The Treasury Department today released the update to the eleventh annual Report to Congress on International Economic and Exchange Rate Policy, which reviews developments in the major economies and exchange markets, and assesses the foreign exchange systems of a number of our major trading partners. The report is provided under the Omnibus Trade and Competitiveness Act of 1988.

This report covers the period from July 1, 1999 to December 31, 1999, when the U.S. economy continued to perform strongly relative to its major trading partners. The U.S. economy over this period continued to experience a combination of strong output growth, low inflation and employment expansion not seen in nearly three decades.

Amid a slow recovery in emerging markets, continued Japanese economic weakness, and the beginning of faster European growth, U.S. exports grew slowly and the U.S. current account deficit increased significantly and is likely to continue to increase in the months ahead.
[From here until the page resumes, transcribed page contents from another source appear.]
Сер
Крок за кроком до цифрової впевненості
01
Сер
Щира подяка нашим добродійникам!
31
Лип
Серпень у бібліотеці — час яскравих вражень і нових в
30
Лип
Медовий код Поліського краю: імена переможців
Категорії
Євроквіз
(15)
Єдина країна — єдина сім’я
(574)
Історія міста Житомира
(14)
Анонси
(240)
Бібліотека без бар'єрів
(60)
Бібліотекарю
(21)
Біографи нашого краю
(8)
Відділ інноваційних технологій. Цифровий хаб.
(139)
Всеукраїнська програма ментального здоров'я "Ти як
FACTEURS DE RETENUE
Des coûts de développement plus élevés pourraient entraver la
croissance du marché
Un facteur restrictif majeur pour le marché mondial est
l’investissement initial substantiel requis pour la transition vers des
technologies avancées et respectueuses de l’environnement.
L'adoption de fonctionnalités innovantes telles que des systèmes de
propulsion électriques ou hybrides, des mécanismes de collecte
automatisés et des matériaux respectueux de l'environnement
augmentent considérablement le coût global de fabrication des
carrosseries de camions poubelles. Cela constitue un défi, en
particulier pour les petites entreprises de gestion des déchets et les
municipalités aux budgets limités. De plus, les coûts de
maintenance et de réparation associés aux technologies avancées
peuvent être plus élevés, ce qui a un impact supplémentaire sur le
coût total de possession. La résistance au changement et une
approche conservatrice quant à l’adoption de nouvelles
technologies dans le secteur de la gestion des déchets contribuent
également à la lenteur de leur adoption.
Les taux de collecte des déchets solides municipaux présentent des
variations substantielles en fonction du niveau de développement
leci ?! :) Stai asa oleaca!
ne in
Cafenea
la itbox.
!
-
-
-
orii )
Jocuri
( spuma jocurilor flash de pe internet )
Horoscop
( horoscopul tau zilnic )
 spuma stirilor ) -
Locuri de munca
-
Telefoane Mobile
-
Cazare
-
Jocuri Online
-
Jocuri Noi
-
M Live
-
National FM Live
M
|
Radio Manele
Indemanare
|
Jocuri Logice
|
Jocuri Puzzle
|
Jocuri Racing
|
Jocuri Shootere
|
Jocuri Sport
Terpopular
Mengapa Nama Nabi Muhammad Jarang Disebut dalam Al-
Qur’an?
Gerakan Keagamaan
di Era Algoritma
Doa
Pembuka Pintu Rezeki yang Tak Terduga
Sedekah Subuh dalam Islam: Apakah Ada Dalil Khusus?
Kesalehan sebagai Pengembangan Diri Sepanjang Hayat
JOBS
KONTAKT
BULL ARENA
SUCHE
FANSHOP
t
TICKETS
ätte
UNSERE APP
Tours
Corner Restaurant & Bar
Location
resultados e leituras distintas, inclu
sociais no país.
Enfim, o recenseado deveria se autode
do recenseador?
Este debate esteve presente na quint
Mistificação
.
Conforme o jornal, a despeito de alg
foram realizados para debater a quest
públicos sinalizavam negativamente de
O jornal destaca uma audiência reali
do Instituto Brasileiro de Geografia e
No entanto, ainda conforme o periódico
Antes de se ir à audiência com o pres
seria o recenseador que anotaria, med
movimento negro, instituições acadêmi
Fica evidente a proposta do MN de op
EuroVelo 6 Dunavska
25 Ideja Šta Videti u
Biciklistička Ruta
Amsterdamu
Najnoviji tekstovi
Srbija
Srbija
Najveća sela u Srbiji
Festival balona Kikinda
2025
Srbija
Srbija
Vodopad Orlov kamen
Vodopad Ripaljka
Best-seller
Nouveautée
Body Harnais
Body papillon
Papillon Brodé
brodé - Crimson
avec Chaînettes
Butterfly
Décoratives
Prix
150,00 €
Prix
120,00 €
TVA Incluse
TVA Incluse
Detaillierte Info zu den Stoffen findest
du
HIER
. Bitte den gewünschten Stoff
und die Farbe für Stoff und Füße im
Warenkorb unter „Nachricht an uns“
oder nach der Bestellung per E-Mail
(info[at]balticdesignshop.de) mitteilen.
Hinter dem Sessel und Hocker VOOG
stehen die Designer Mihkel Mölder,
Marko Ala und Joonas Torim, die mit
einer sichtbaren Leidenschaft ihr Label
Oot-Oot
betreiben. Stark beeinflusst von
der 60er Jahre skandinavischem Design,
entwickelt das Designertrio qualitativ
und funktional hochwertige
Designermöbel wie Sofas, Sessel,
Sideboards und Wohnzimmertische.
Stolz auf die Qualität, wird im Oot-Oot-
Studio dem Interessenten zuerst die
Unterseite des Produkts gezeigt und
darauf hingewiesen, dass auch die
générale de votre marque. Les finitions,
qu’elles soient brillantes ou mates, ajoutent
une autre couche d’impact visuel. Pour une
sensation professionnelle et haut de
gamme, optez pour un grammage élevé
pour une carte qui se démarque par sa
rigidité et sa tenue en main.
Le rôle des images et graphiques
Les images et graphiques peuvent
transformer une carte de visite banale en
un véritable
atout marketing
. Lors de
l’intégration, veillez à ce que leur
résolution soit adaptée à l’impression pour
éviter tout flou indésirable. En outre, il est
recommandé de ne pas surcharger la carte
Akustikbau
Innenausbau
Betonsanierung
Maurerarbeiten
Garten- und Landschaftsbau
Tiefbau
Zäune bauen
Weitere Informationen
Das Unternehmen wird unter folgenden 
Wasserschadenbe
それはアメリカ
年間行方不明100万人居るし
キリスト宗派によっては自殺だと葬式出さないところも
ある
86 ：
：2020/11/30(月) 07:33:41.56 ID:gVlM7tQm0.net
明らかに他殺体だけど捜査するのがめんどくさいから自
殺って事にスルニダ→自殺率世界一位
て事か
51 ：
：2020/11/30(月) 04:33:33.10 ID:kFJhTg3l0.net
The relative strength of the U.S. economy fueled strong capital inflows into the United States which helped sustain domestic investment despite low personal savings, but also contributed to a continued deterioration in the U.S. net international investment position.

Reflecting the relative strength of the U.S. economy compared to key U.S. trading partners, the nominal value of the dollar depreciated by 1.6% on a trade weighted basis in the second half of 1999. This depreciation followed a 2.6% rise in the first half of 1999.

United States monetary authorities did not engage in any intervention for their own account during the period covered by this report.

The Report presents an updated assessment of whether countries have manipulated exchange rates between their currencies and the dollar to prevent balance of payments adjustment or gain an unfair competitive advantage in international trade (as defined in the Omnibus Trade and Competitiveness Act). It concludes that none of the major trading partners of the United States is manipulating its exchange rate under the terms of the Act.